Your copy should hold every record exactly and no images.

Entries taken from a collection:
BEGIN
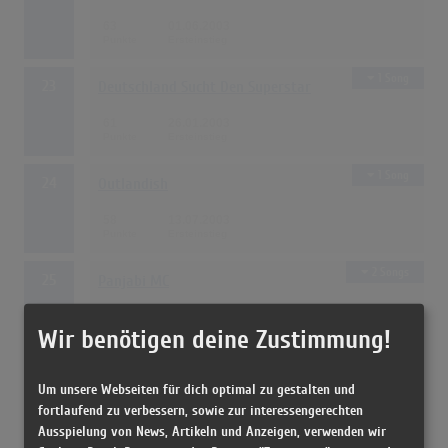
63
01.06.2003
1 Song
23
Deutschland Sucht Den Superstar
61
26.01.2003
1 Song
24
Outlandish
58
13.07.2003
2 Songs
25
Panjabi MC
55
05.01.2003
Wir benötigen deine Zustimmung!
1 Song
26
DJ Ötzi
Um unsere Webseiten für dich optimal zu gestalten und
fortlaufend zu verbessern, sowie zur interessengerechten
53
10.08.2003
Ausspielung von News, Artikeln und Anzeigen, verwenden wir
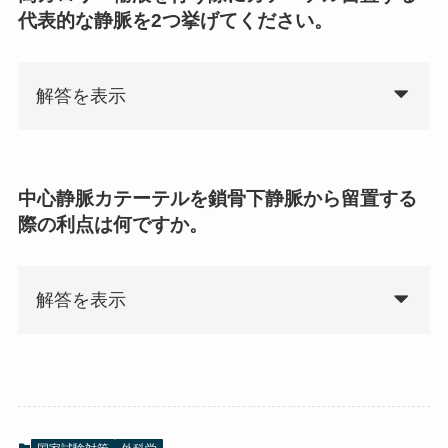
代表的な静脈を2つ挙げてください。
解答を表示
中心静脈カテーテルを鎖骨下静脈から留置する
際の利点は何ですか。
解答を表示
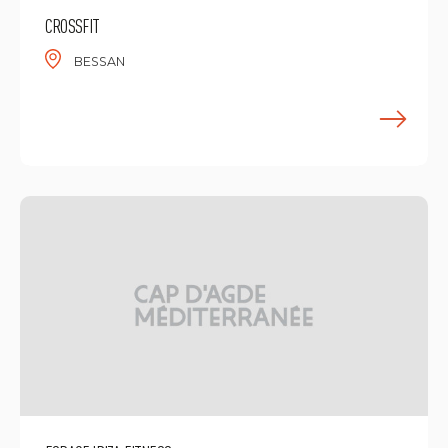
CROSSFIT
BESSAN
E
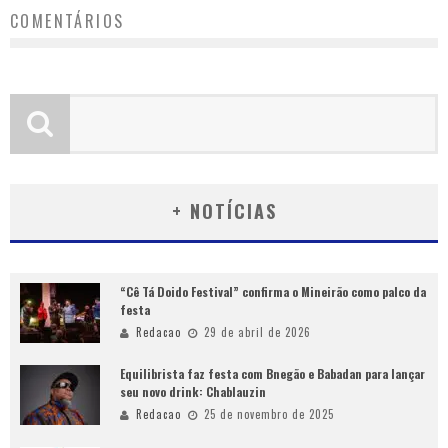
COMENTÁRIOS
+ NOTÍCIAS
“Cê Tá Doido Festival” confirma o Mineirão como palco da
festa
Redacao
29 de abril de 2026
Equilibrista faz festa com Bnegão e Babadan para lançar
seu novo drink: Chablauzin
Redacao
25 de novembro de 2025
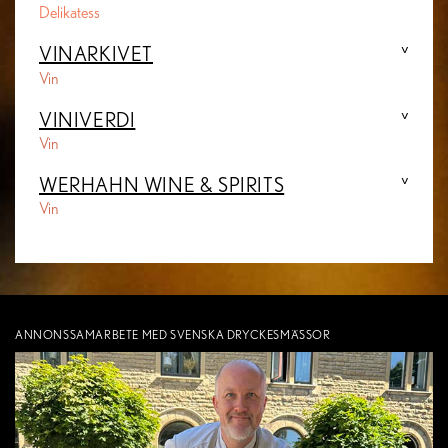
Delikatess
VINARKIVET
Vin
VINIVERDI
Vin
WERHAHN WINE & SPIRITS
Vin
ANNONSSAMARBETE MED SVENSKA DRYCKESMÄSSOR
END
* Solution to the problem
63
01.06.2003
1 Song
23
Deutschland Sucht Den Superstar
61
26.01.2003
1 Song
24
Outlandish
58
13.07.2003
2 Songs
25
Panjabi MC
55
05.01.2003
Wir benötigen deine Zustimmung!
1 Song
26
DJ Ötzi
Um unsere Webseiten für dich optimal zu gestalten und
fortlaufend zu verbessern, sowie zur interessengerechten
53
10.08.2003
Ausspielung von News, Artikeln und Anzeigen, verwenden wir
代表的な静脈を2つ挙げてください。
解答を表示
中心静脈カテーテルを鎖骨下静脈から留置する
際の利点は何ですか。
解答を表示
CROSSFIT
BESSAN
E
COMENTÁRIOS
+ NOTÍCIAS
“Cê Tá Doido Festival” confirma o Mineirão como palco da
festa
Redacao
29 de abril de 2026
Equilibrista faz festa com Bnegão e Babadan para lançar
seu novo drink: Chablauzin
Redacao
25 de novembro de 2025
Delikatess
VINARKIVET
Vin
VINIVERDI
Vin
WERHAHN WINE & SPIRITS
Vin
ANNONSSAMARBETE MED SVENSKA DRYCKESMÄSSOR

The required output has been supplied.